J’avais soumis cette question au Conseil constitutionnel dans le cadre de la QPC 2023-1053, mais celui-ci n’a pas souhaité se prononcer. A la suite de cette QPC, le groupe LFI a déposé le 21 janvier 2025 la proposition de loi n°2007, dont l’article 3 vise à interdire toute filiation, y compris adoptive, entre le donneur et les personnes issues de son don. Si celle-ci devait être adoptée, cela signifierait qu’une personne issue d’un don pourrait établir un lien de filiation par adoption avec n’importe quelle personne, à l’exception de son propre géniteur.

S’agissant de la décision floridienne, ce qui m’interpelle particulièrement est la possibilité d’établir une filiation paternelle sans remettre en cause celle de la femme n’ayant pas porté l’enfant.

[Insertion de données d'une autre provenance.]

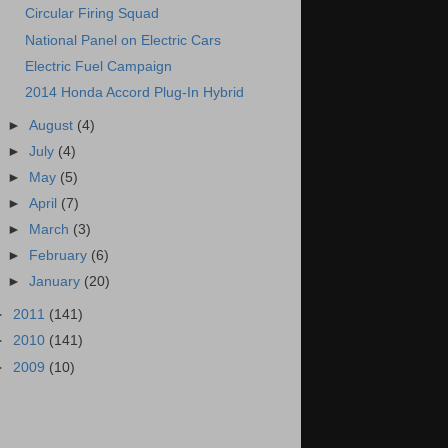
Circular Firing Squad
National Panel on Electric Cars
Electric Fuel Campaign
2014 Honda Accord Plug-In Hybrid
►
August
(4)
►
July
(4)
►
May
(5)
►
April
(7)
►
March
(3)
►
February
(6)
►
January
(20)
►
2011
(141)
►
2010
(141)
►
2009
(10)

Cela ouvrirait la voie à une filiation à trois parents, avec un père et deux mères.

G : Le processus de révision de la loi de bioéthique débute cette année avec les États généraux. Qu’attendez-vous de cette révision ?

FL : La révision de 2021 comportait de nombreuses évolutions majeures. Je pense que la prochaine révision sera moins ambitieuse, mais plusieurs changements sont néanmoins envisageables, parmi lesquels :

Des discussions porteront nécessairement sur la légalisation de la GPA en France, même s’il me semble peu probable que cela puisse aboutir. En revanche, il est possible que soient adoptées certaines dispositions visant à faciliter la reconnaissance ou l’encadrement des GPA réalisées à l’étranger.

Je souhaite que les dispositions qui seront adoptées lors de la prochaine révision de la loi de bioéthique garantissent la protection de la dignité humaine et prennent pleinement en considération les dérives potentielles.